EXTRACTED MATERIAL
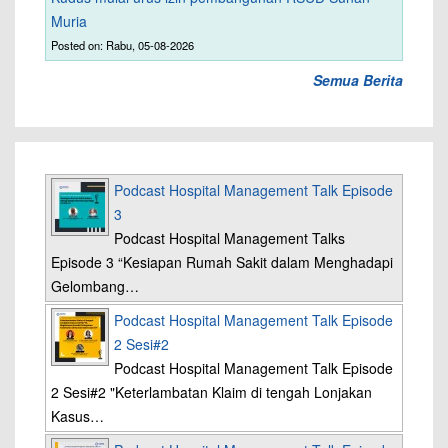
Muria
Posted on: Rabu, 05-08-2026
Semua Berita
Podcast Hospital Management Talk Episode
3
Podcast Hospital Management Talks
Episode 3 “Kesiapan Rumah Sakit dalam Menghadapi
Gelombang…
Podcast Hospital Management Talk Episode
2 Sesi#2
Podcast Hospital Management Talk Episode
2 Sesi#2 "Keterlambatan Klaim di tengah Lonjakan
Kasus…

DIRECTIONS FOR THIS TASK
Extract the entries in full, exactly as they are, minus the pictures.

WRITTEN ANSWER
Muria
Posted on: Rabu, 05-08-2026
Semua Berita
Podcast Hospital Management Talk Episode
3
Podcast Hospital Management Talks
Episode 3 “Kesiapan Rumah Sakit dalam Menghadapi
Gelombang…
Podcast Hospital Management Talk Episode
2 Sesi#2
Podcast Hospital Management Talk Episode
2 Sesi#2 "Keterlambatan Klaim di tengah Lonjakan
Kasus…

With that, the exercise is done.